C’est justement le fait d’être tout le contraire d’une technique spécialisée qui la spécifie. Non pas parce qu’elle se perdrait dans les nuages de savoirs génériques, mais parce qu’elle occupe la place radicalement opposée à celle du savoir technologique, qui se concentre sur ce qui est sectoriel: elle fait face au vertige de l’universel. Et c’est précisément dans sa tension jamais résolue vers le fondement que la philosophie dévoile son unité radicale. Elle n’est pas juste la négation d’une spécialisation ou d’une science, car elle a ceci de spécifique d’être la science des sciences, comme l’affirme Aristote. Ce qui la définit, c’est de ne pas avoir de forme spécifique, pour pouvoir embrasser, comme disait Proclos, la question unique du savoir de ce qui n’a pas de limites.

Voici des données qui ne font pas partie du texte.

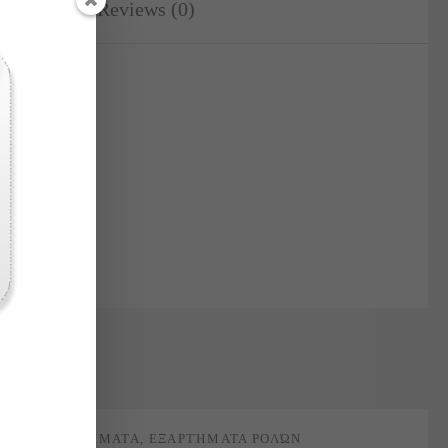
ation
Reviews (0)
ΕΞΑΡΤΉΜΑΤΑ
,
ΕΞΑΡΤΉΜΑΤΑ ΡΟΛΏΝ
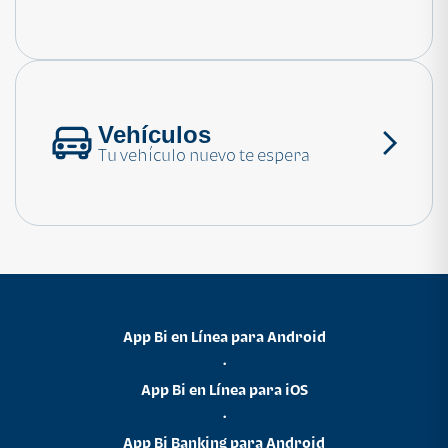
Consulta las preguntas frecuentes
Vehículos
Tu vehículo nuevo te espera
App Bi en Línea para Android
•
App Bi en Línea para iOS
•
App Bi Banking para Android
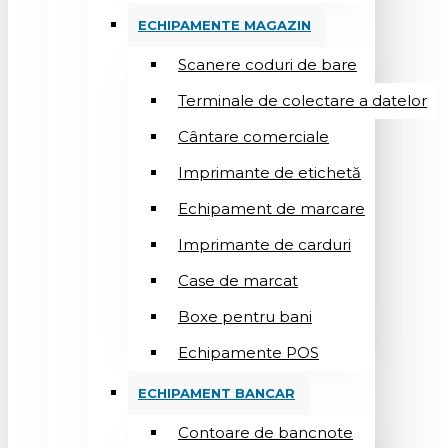
ECHIPAMENTE MAGAZIN
Scanere coduri de bare
Terminale de colectare a datelor
Cântare comerciale
Imprimante de etichetă
Echipament de marcare
Imprimante de carduri
Case de marcat
Boxe pentru bani
Echipamente POS
ECHIPAMENT BANCAR
Contoare de bancnote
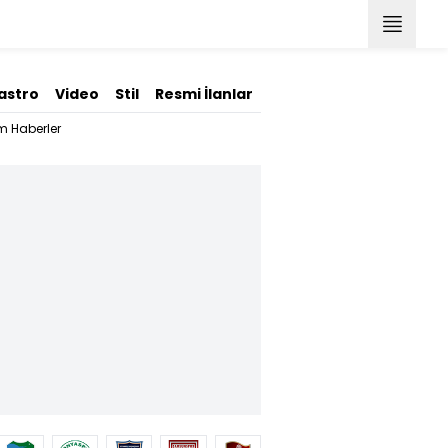
astro
Video
Stil
Resmi İlanlar
m Haberler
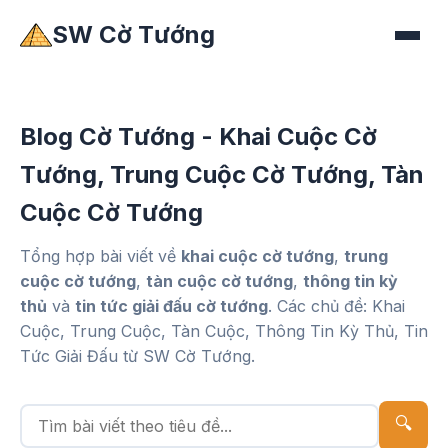
SW Cờ Tướng
Blog Cờ Tướng - Khai Cuộc Cờ
Tướng, Trung Cuộc Cờ Tướng, Tàn
Cuộc Cờ Tướng
Tổng hợp bài viết về
khai cuộc cờ tướng
,
trung
cuộc cờ tướng
,
tàn cuộc cờ tướng
,
thông tin kỳ
thủ
và
tin tức giải đấu cờ tướng
. Các chủ đề: Khai
Cuộc, Trung Cuộc, Tàn Cuộc, Thông Tin Kỳ Thủ, Tin
Tức Giải Đấu từ SW Cờ Tướng.
Tìm
🔍
bài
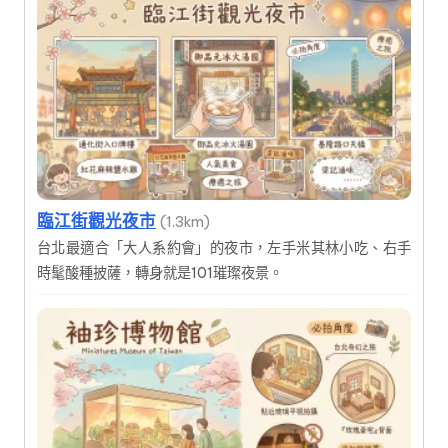
臨江街觀光夜市
(1.3km)
台北最適合「大人系約會」的夜市，左手米其林小吃、右手
時髦酸種披薩，轉身就是101璀璨夜景。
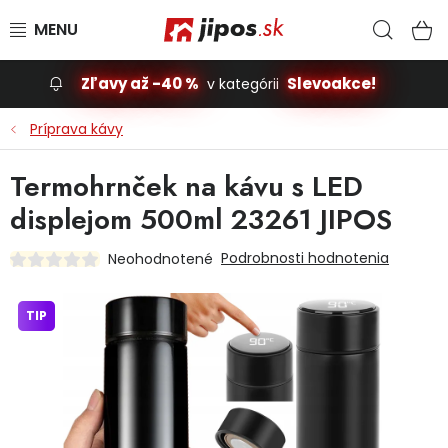
Prejsť na obsah
Hľad
N
Zľavy až -40 %
Slevoakce!
v kategórii
Slevoakce
Príprava kávy
Stavba, dom
Termohrnček na kávu s LED
displejom 500ml 23261 JIPOS
Dielňa
Podrobnosti hodnotenia
Neohodnotené
Záhrada
TIP
Príslušenstvo pre automobily
Vybavenie a hračky pre deti
Domácnosť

Inutile d’y voir quelque chose d’opaque ou de confus: rien n’est plus clair que le savoir de l’universel. En vain y opposera-t-on des concurrentes: il peut exister une seule science de l’origine ultime des choses. S’il y en avait une deuxième, par exemple, la première n’aurait plus vraiment pour objet «l’origine» en tant que telle. Voilà pourquoi il n’y en a qu’une. La connaître donne accès à une sagesse qui ne modifiera sans doute pas votre compte en banque, mais ce sera la plus profonde qu’on puisse contempler avec la seule rationalité. C’est pourquoi l’on a pu en tomber amoureux et qu’on l’a appelée philo-sophie.